Vor einer Verschärfung von Armut im Folge der Corona-Pandemie warnen die Armutskonferenzen im Saarland und in Rheinland-Pfalz. Und: Die Tafeln melden wieder steigende Zahlen von Hilfsbedürftigen.

Symbolbild "Armut"
Münzen im Wert von fünf Euro werden über ein rotes Portemonnaie gehalten.
Foto: Friso Gentsch/dpa/Archivbild

Saarbrücken/Mainz (dpa/lrs) – Von Armut betroffene Menschen in Rheinland-Pfalz und im Saarland bekommen die Auswirkungen der Corona-Pandemie derzeit besonders hart zu spüren. „Sie sind die Verlierer dieser Pandemie in mehrerer Hinsicht“, sagte der Sprecher der Landesarmutskonferenz Rheinland-Pfalz, Albrecht Bähr, am Dienstag der Deutschen Presse-Agentur in Mainz. Die Armutsquote werde weiter steigen. Zudem rutschten auch Menschen, die bisher an der unteren Schwelle der Mittelschicht lägen, in die Armutsreihe.

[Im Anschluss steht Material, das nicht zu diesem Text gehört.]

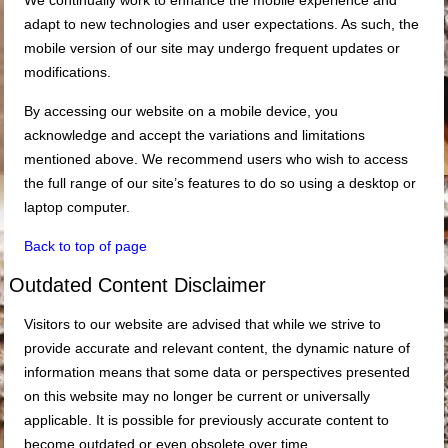
We continually work to enhance the mobile experience and
adapt to new technologies and user expectations. As such, the
mobile version of our site may undergo frequent updates or
modifications.
By accessing our website on a mobile device, you
acknowledge and accept the variations and limitations
mentioned above. We recommend users who wish to access
the full range of our site’s features to do so using a desktop or
laptop computer.
Back to top of page
Outdated Content Disclaimer
Visitors to our website are advised that while we strive to
provide accurate and relevant content, the dynamic nature of
information means that some data or perspectives presented
on this website may no longer be current or universally
applicable. It is possible for previously accurate content to
become outdated or even obsolete over time.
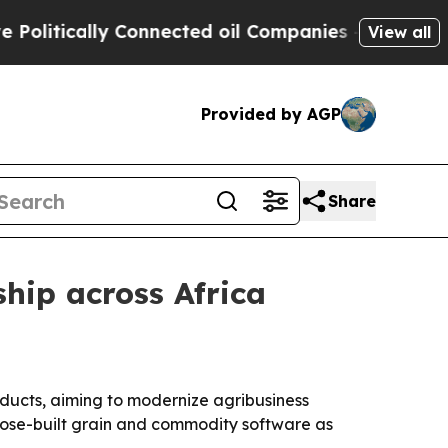
tically Connected oil Companies — not Taxpayers
View all
Provided by AGP
Share
hip across Africa
ducts, aiming to modernize agribusiness
pose-built grain and commodity software as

Dabei handele es sich um Personen, die vorher ihre Zweit- und Drittjobs hatten, um ihre Raten zu bezahlen. Irgendwann sei dann das Ersparte weg. „Wir merken das ganz massiv im Bereich unserer Notfonds“, sagte Bähr. Es gebe deutlich mehr Anfragen von Menschen, die ein paar Schuhe, eine Jacke oder einen Einkaufsgutschein bräuchten. Bähr ist auch Vorsitzender der Kommission Soziale Sicherung, Migration und Armutsbekämpfung bei der Liga der Freien Wohlfahrtspflege in Rheinland-Pfalz.

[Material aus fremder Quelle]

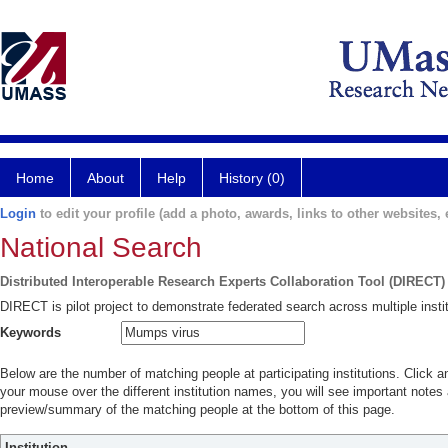
Home
About
Help
History (0)
Login
to edit your profile (add a photo, awards, links to other websites, e
National Search
Distributed Interoperable Research Experts Collaboration Tool (DIRECT)
DIRECT is pilot project to demonstrate federated search across multiple instit
Keywords
Below are the number of matching people at participating institutions. Click a
your mouse over the different institution names, you will see important notes a
preview/summary of the matching people at the bottom of this page.
Institution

Die Armutsquote in Rheinland-Pfalz, die derzeit bei 15 Prozent liege, werde seiner Einschätzung nach steigen. Betroffenen seien viele Kinder und Jugendliche. „Sie werden im Rahmen der Digitalisierung im Bildungsbereich benachteiligt und werden das nicht aufholen können“, sagte Bähr. Zudem falle für sie ein warmes Mittagessen in Schulen und Kitas weg. „Und damit die gesunde Ernährung.“ Schwierig sei die Lage auch für Alleinerziehende, kinderreiche Familien und Menschen mit Migrationshintergrund. „Sie haben keine Lobby.“

Hilfseinrichtungen wie Kleider- und Möbelbörsen seien teils geschlossen oder arbeiteten nur eingeschränkt, sagte der Geschäftsführer der Saarländischen Armutskonferenz, Manfred Klasen, der Deutschen Presse-Agentur. In Schulen falle neben dem Schulessen auch das Schulobstprogramm weg. Hinzu kämen zusätzliche Kosten für Corona-Hygienemaßnamen wie Mund-Nasen-Schutz.

Klasen schätzte, dass im Zuge von höherer Arbeitslosigkeit und dem Wegfall von Minijobs auch im Saarland die Armutsquote steigen werde. Themen wie Stromsperren, Wohnungsverlust und Verschuldung würden „leider an Bedeutung gewinnen“. Derzeit betrage die Armutsquote im Saarland 17 Prozent. „Das sind knapp 170 000 Betroffene.“ Bei Kindern und Jugendlichen liege die Quote bei 22,5 Prozent.

Von Armut Betroffene spielten in der Corona-Diskussion „eine nur untergeordnete Rolle“, kritisierte die Saar-Armutskonferenz. Anfangs seien „praktisch gar keine zusätzlichen Hilfen“ gewährt worden. Später seien erleichterte Antragstellungen beim Jobcenter und kostenfreie Masken dazu gekommen, zuletzt ein einmaliger und völlig unzureichender Corona-Zuschuss von 150 Euro, sagte Klasen. Als arm gelten Personen laut Klasen, wenn sie im Monat weniger als 60 Prozent des mittleren Einkommens zur Verfügung haben.

Die Tafeln in Rheinland-Pfalz und im Saarland melden derzeit „stabile bis steigende Zahlen“, sagte Sabine Altmeyer-Baumann, Vorsitzende des Landesverbands Tafel Rheinland-Pfalz/Saarland in Bad Kreuznach. „Die Situation der Leute ist prekär und sie wird prekär bleiben.“ Nachdem am Anfang der Pandemie ältere Menschen aus Angst vor einer Infektion teils wegblieben, fühlten sie sich jetzt sicherer: alles auf Abstand oder mit Bringdiensten. Laut Verband sind in Rheinland-Pfalz und dem Saarland 66 Tafeln, darunter 11 im Saarland, aktiv.